(CN) – President Donald Trump backed down from his threat to impose tariffs on Mexico Friday night, as he announced on Twitter that the U.S. had made a deal with its southern neighbor to reduce the flow of immigrants into the southern border.
“I am pleased to inform you that The United States of America has reached a signed agreement with Mexico,” Trump tweeted. “The tariffs scheduled to be implemented by the U.S. on Monday, against Mexico, are hereby indefinitely suspended.”
The announcement was made after President Trump returned from his trip to Europe. The agreement was reached after three days of negotiations between officials of the two countries, according to media reports.
The president threatened last week to impose a 5% tax on all Mexican goods, which would increase by 5% every month up to 25% if the Mexican government did not crack down on Central American immigrants reaching the southern U.S. border. The U.S. buys a significant amount of Mexican imported goods, $346 billion just last year.
In a joint statement released by the State Department, Mexico said it agreed to “unprecedented steps to increase enforcement to curb irregular migration.” This includes deploying the Mexican National Guard to Mexico’s southern border with Guatemala. More than 100,000 immigrants cross the U.S. southern border each month.
In the same statement, the U.S. said it will expand a program that will return asylum seekers to Mexico while their claims are reviewed. The Mexican government, according to the agreement, will “offer jobs, healthcare and education” to those immigrants.
According to the U.S.-Mexico Joint Declaration, the U.S. said Mexico also agreed to take “decisive action to dismantle human smuggling and trafficking organizations as well as their illicit financial and transportation networks.”
Mexico President Andrés Manuel López Obrador called for a celebration of the deal in Tijuana on Twitter.
“Thanks to the support of all Mexicans, the imposition of tariffs on Mexican products exported to the USA has been avoided,” he said.

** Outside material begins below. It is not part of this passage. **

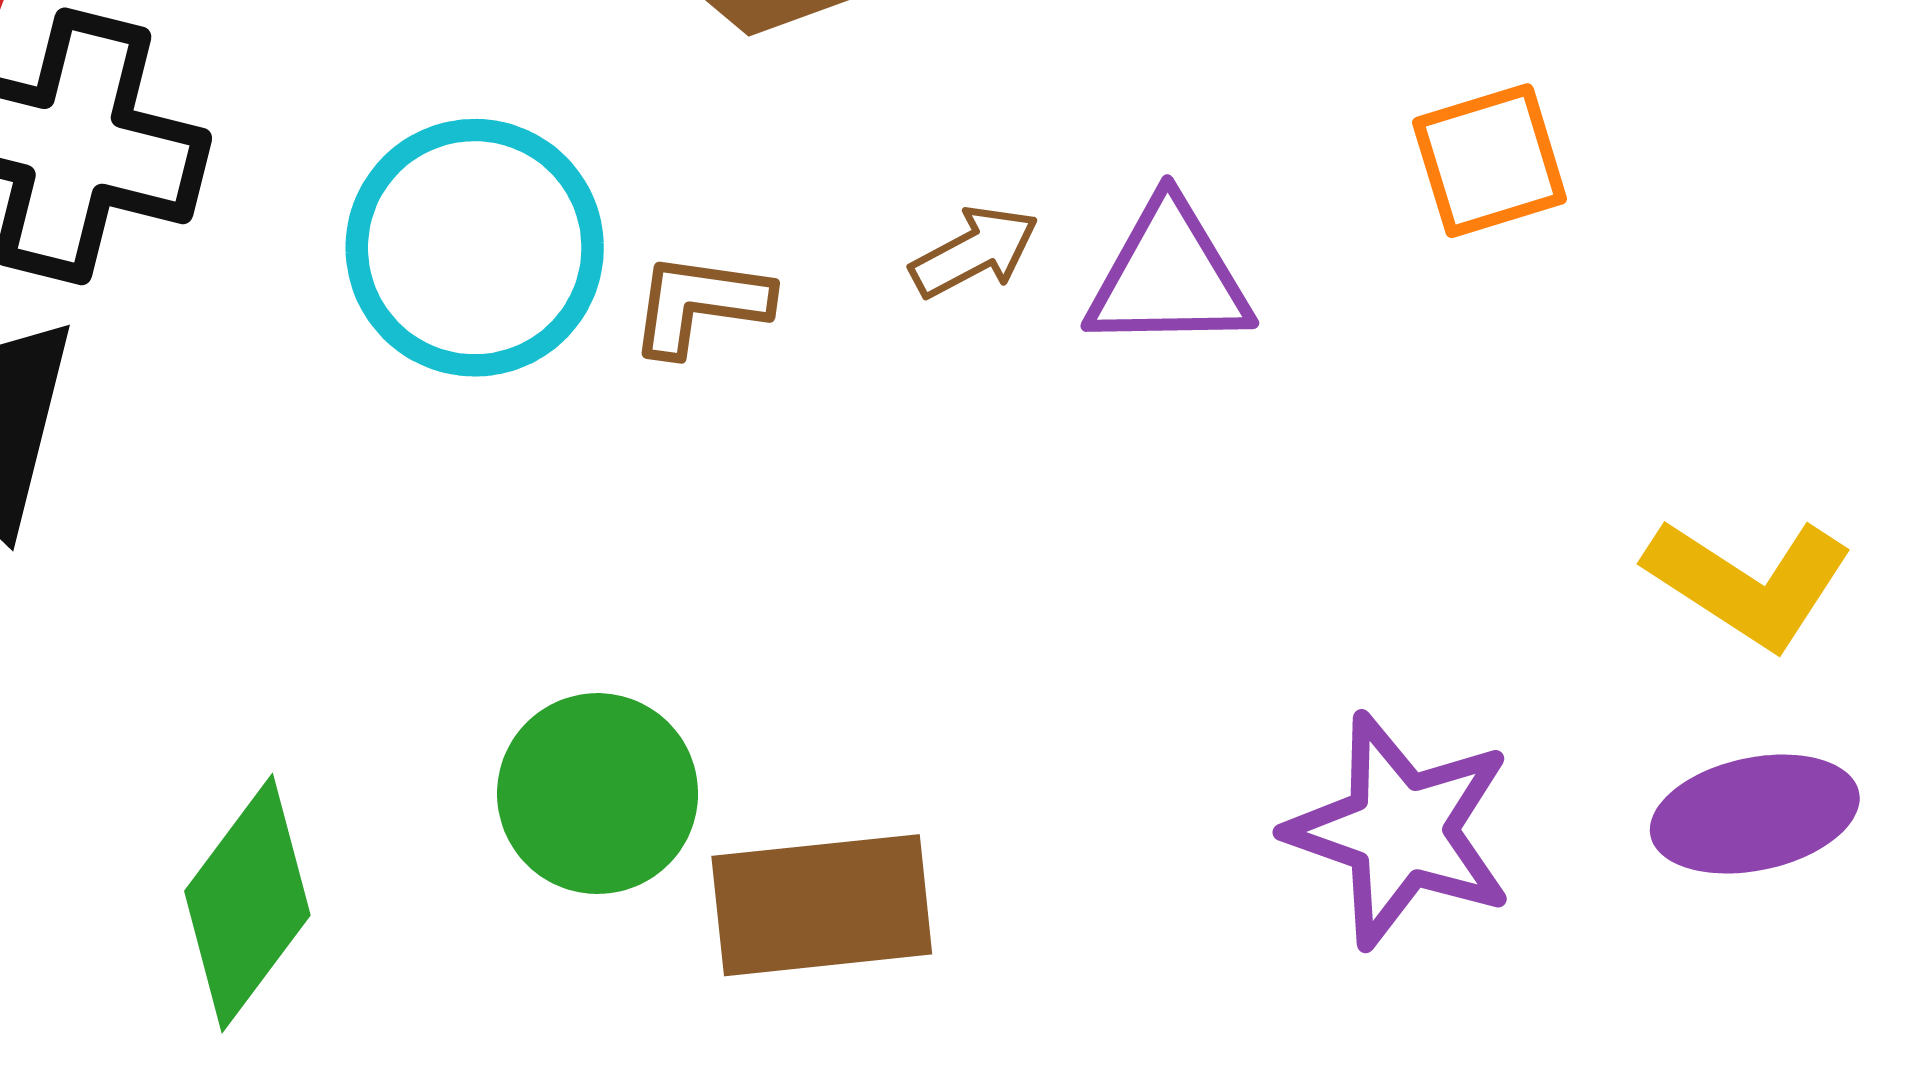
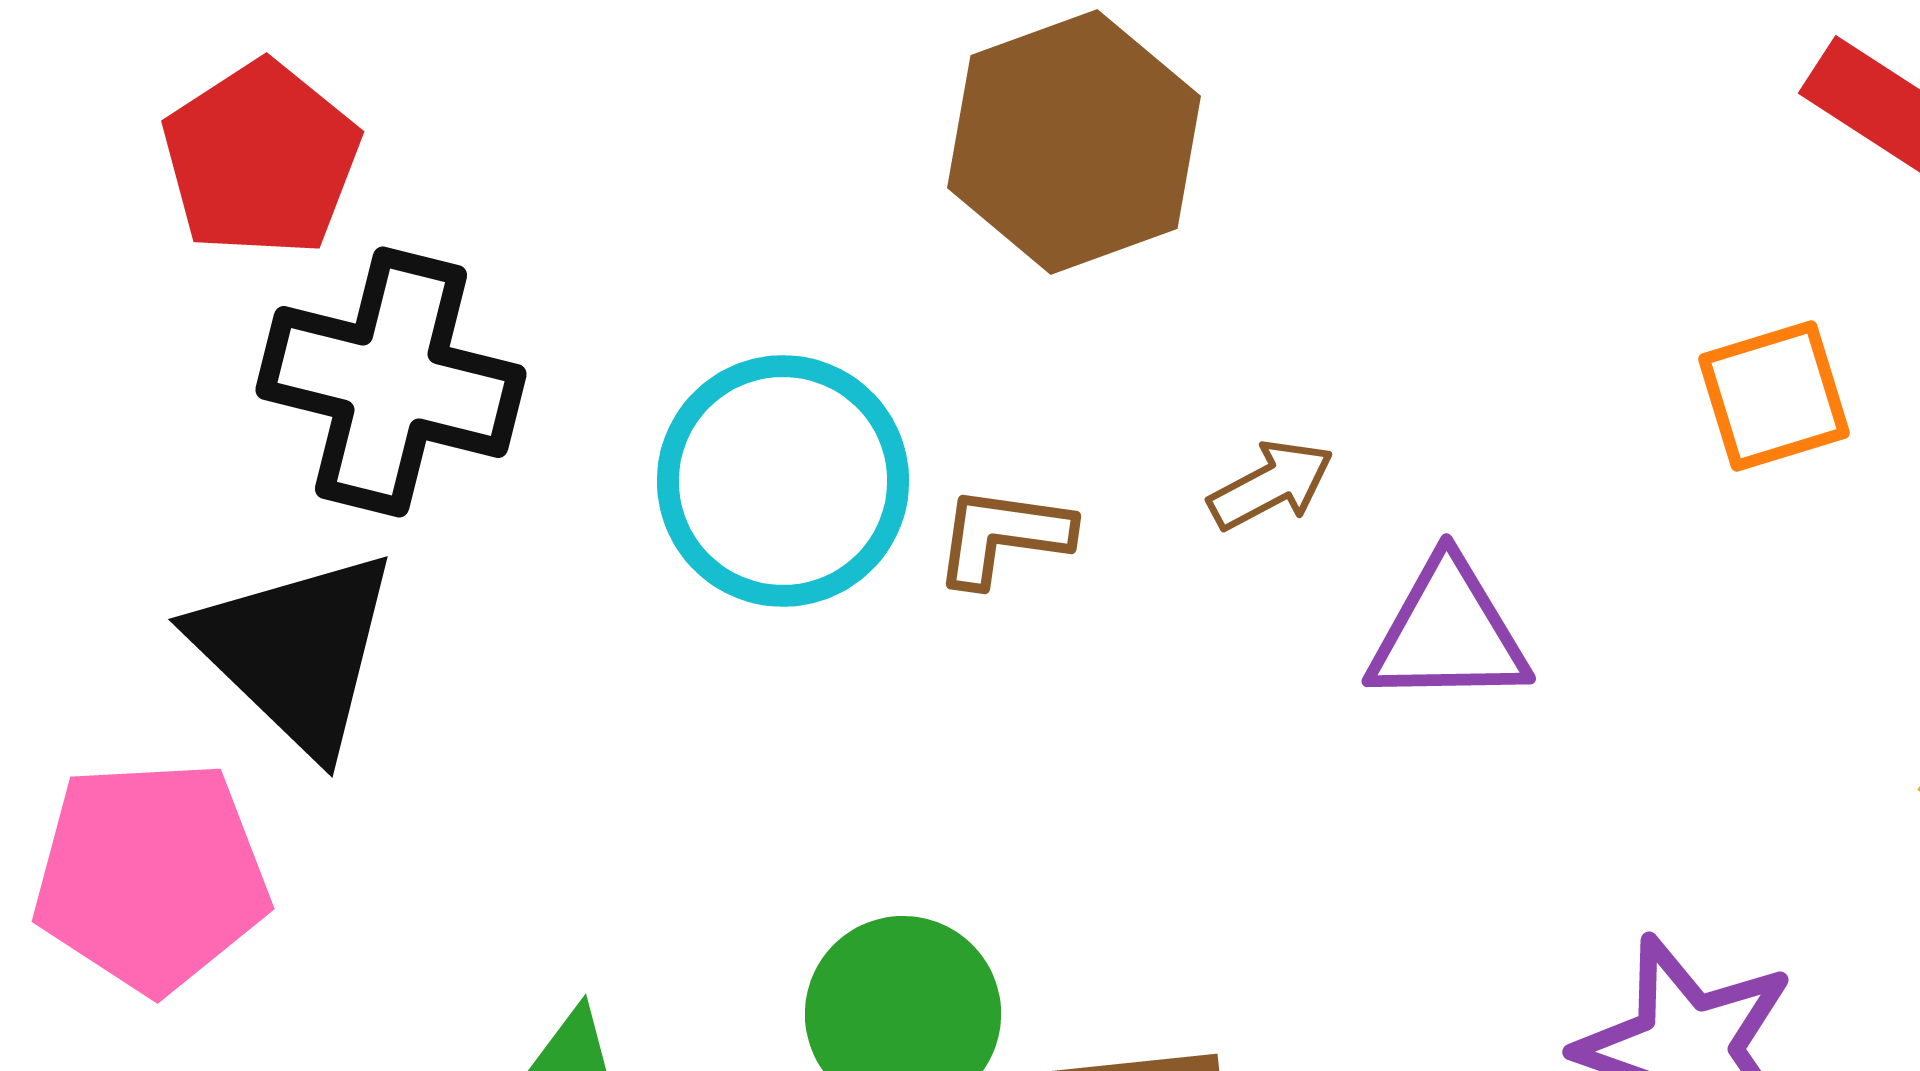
purple triangle: (1169, 276) -> (1448, 633), moved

Mexico is the United States’ largest trading partner. A potential increase in tariffs on Mexican products would increase consumer prices, businesses warned. Trump faced dissention from within his own party over the tariff threat. Senate Republicans told the White House Tuesday they would block the potential tariffs President Trump proposed.
“I will yield to nobody in passion and seriousness and commitment for securing the border,” Mr. Cruz told reporters on Tuesday. “But there’s no reason for Texas farmers and ranchers and manufacturers and small businesses to pay the price of massive new taxes.”
Texas imports $26.7 billion of Mexican goods, according to the U.S. Chamber of Commerce.
Despite pushback from businesses and fellow Republicans, Trump maintained his stance early Friday before the deal was announced.
“Our position has not changed,” White House spokeswoman Sarah Sanders told a pool of reporters Friday. “The tariffs are going forward as of Monday.”
The Trump administration has long wanted Mexico to change asylum rules and allow the U.S. to reject greater numbers of Central American asylum seekers, mainly from El Salvador, Guatemala and Honduras. Mexico declined to do so in Friday’s agreement.
This is not the first time the president has backed away from his threats. Trump threatened in March to completely shut down the U.S.-Mexico border if the Mexican government didn’t put an immediate stop to illegal immigration. He backed down from the threat a few days later, citing unknown action taken by Mexico to curb immigrants from reaching the U.S. border.
The declaration also includes a warning that the U.S. could take additional steps if Mexico’s actions “do not have the expected result.”